**WHAT THE EXERCISE ASKS**. What lines in the data below mention the string "需到集团视角"? Copy them out.

[Document layout detection data]
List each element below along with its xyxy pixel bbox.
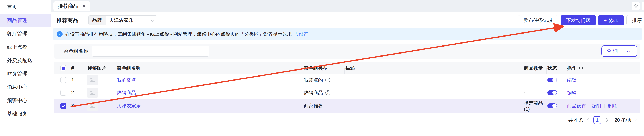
sidebar-item-label: 餐厅管理 <box>7 30 28 38</box>
menu-group-name-link[interactable]: 我的常点 <box>117 77 136 83</box>
sidebar-item-label: 商品管理 <box>7 17 28 24</box>
divider <box>589 104 589 108</box>
sidebar-item-restaurant-management[interactable]: 餐厅管理 <box>0 28 51 40</box>
info-icon: i <box>57 31 62 37</box>
tabbar-tools <box>632 2 643 10</box>
brand-select-label: 品牌 <box>89 16 106 25</box>
divider <box>604 104 605 108</box>
row-index: 1 <box>70 77 86 83</box>
page-title: 推荐商品 <box>56 17 78 24</box>
go-to-settings-link[interactable]: 去设置 <box>294 31 308 37</box>
menu-group-type: 商家推荐 <box>304 103 323 109</box>
status-toggle[interactable] <box>548 90 557 95</box>
column-header-index: # <box>70 66 86 71</box>
chevron-down-icon <box>634 118 637 121</box>
plus-icon: + <box>604 18 607 23</box>
query-button[interactable]: 查 询 <box>602 46 623 56</box>
quantity-cell: 指定商品(1) <box>523 100 546 112</box>
sidebar: 首页 商品管理 餐厅管理 线上点餐 外卖及配送 财务管理 消息中心 预警中心 基… <box>0 0 51 136</box>
sidebar-item-message-center[interactable]: 消息中心 <box>0 81 51 94</box>
menu-group-name-link[interactable]: 天津农家乐 <box>117 103 141 109</box>
menu-group-name-input[interactable] <box>92 46 209 56</box>
row-checkbox[interactable] <box>60 103 66 109</box>
edit-link[interactable]: 编辑 <box>592 103 602 109</box>
sidebar-item-label: 外卖及配送 <box>7 57 32 64</box>
status-toggle[interactable] <box>548 103 557 108</box>
sidebar-item-label: 首页 <box>7 4 17 11</box>
menu-group-name-link[interactable]: 热销商品 <box>117 90 136 96</box>
add-button[interactable]: + 添加 <box>598 15 624 26</box>
page-size-value: 20 条/页 <box>614 117 632 123</box>
column-header-quantity: 商品数量 <box>523 65 546 71</box>
tag-image-placeholder <box>88 101 98 111</box>
search-panel: 菜单组名称 查 询 ··· <box>54 44 640 58</box>
partial-toolbar-button[interactable] <box>642 2 644 10</box>
menu-group-table: # 标签图片 菜单组名称 菜单组类型 描述 商品数量 状态 操作 ⚙ 1 我的常… <box>54 62 640 113</box>
product-settings-link[interactable]: 商品设置 <box>567 103 586 109</box>
tag-image-placeholder <box>88 75 98 85</box>
table-row: 1 我的常点 我常点的? - 编辑 <box>54 74 640 86</box>
row-checkbox[interactable] <box>60 90 66 96</box>
edit-link[interactable]: 编辑 <box>567 77 576 83</box>
sidebar-item-label: 线上点餐 <box>7 44 28 51</box>
sidebar-item-label: 基础服务 <box>7 110 28 118</box>
brand-select-value: 天津农家乐 <box>106 17 151 24</box>
table-row-selected: 3 天津农家乐 商家推荐 指定商品(1) 商品设置 编辑 删除 <box>54 99 640 113</box>
column-header-group-type: 菜单组类型 <box>303 65 344 71</box>
tab-label: 推荐商品 <box>58 3 78 10</box>
sidebar-item-delivery[interactable]: 外卖及配送 <box>0 54 51 67</box>
menu-group-name-label: 菜单组名称 <box>64 48 88 54</box>
header-buttons: 发布任务记录 下发到门店 + 添加 排序 <box>518 15 644 26</box>
chevron-right-icon[interactable] <box>604 118 608 122</box>
publish-task-record-button[interactable]: 发布任务记录 <box>518 15 558 26</box>
info-banner: i 在设置商品推荐策略后，需到集团视角 - 线上点餐 - 网站管理，装修中心内点… <box>53 28 642 40</box>
total-count: 共 4 条 <box>568 117 583 123</box>
chevron-down-icon <box>151 18 154 22</box>
query-button-group: 查 询 ··· <box>601 46 637 57</box>
sidebar-item-label: 财务管理 <box>7 70 28 78</box>
sidebar-item-product-management[interactable]: 商品管理 <box>0 14 51 27</box>
quantity-cell: - <box>523 77 546 83</box>
page-size-select[interactable]: 20 条/页 <box>612 116 640 124</box>
page-number-button[interactable]: 1 <box>594 116 601 124</box>
close-icon[interactable]: × <box>82 4 86 9</box>
row-actions: 商品设置 编辑 删除 <box>567 103 617 109</box>
more-options-button[interactable]: ··· <box>623 46 637 56</box>
page-header: 推荐商品 品牌 天津农家乐 发布任务记录 下发到门店 + 添加 排序 <box>51 12 644 28</box>
broom-icon <box>633 3 638 9</box>
sort-button[interactable]: 排序 <box>626 15 644 26</box>
column-header-tag-image: 标签图片 <box>86 65 116 71</box>
column-header-actions: 操作 ⚙ <box>566 65 640 71</box>
status-toggle[interactable] <box>548 78 557 82</box>
help-icon[interactable]: ? <box>325 90 330 95</box>
sidebar-item-label: 消息中心 <box>7 84 28 91</box>
tab-recommended-products[interactable]: 推荐商品 × <box>53 2 90 11</box>
table-header: # 标签图片 菜单组名称 菜单组类型 描述 商品数量 状态 操作 ⚙ <box>54 62 640 74</box>
chevron-left-icon[interactable] <box>586 118 590 122</box>
delete-link[interactable]: 删除 <box>608 103 617 109</box>
tab-bar: 推荐商品 × <box>51 0 644 12</box>
column-settings-gear-icon[interactable]: ⚙ <box>579 66 584 71</box>
clear-cache-button[interactable] <box>632 2 640 10</box>
select-all-checkbox[interactable] <box>60 65 66 71</box>
column-header-group-name: 菜单组名称 <box>116 65 303 71</box>
content-panel: 推荐商品 品牌 天津农家乐 发布任务记录 下发到门店 + 添加 排序 i 在设置… <box>51 12 644 136</box>
sidebar-item-basic-services[interactable]: 基础服务 <box>0 108 51 120</box>
column-header-status: 状态 <box>546 65 566 71</box>
help-icon[interactable]: ? <box>325 78 330 82</box>
column-header-description: 描述 <box>344 65 523 71</box>
pagination: 共 4 条 1 20 条/页 <box>51 116 640 124</box>
brand-select[interactable]: 品牌 天津农家乐 <box>88 16 157 25</box>
sidebar-item-finance[interactable]: 财务管理 <box>0 68 51 80</box>
edit-link[interactable]: 编辑 <box>567 90 576 96</box>
table-row: 2 热销商品 热销商品? - 编辑 <box>54 86 640 99</box>
sidebar-item-online-ordering[interactable]: 线上点餐 <box>0 41 51 54</box>
sidebar-item-home[interactable]: 首页 <box>0 1 51 14</box>
dispatch-to-store-button[interactable]: 下发到门店 <box>560 15 596 26</box>
sidebar-item-alert-center[interactable]: 预警中心 <box>0 94 51 107</box>
banner-text: 在设置商品推荐策略后，需到集团视角 - 线上点餐 - 网站管理，装修中心内点餐页… <box>65 31 292 37</box>
row-checkbox[interactable] <box>60 77 66 83</box>
row-index: 2 <box>70 90 86 95</box>
menu-group-type: 热销商品 <box>304 90 323 96</box>
tag-image-placeholder <box>88 88 98 98</box>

**RESPONSE TO THE TASK**.
info-banner: i 在设置商品推荐策略后，需到集团视角 - 线上点餐 - 网站管理，装修中心内点… <box>53 28 642 40</box>
banner-text: 在设置商品推荐策略后，需到集团视角 - 线上点餐 - 网站管理，装修中心内点餐页… <box>65 31 292 37</box>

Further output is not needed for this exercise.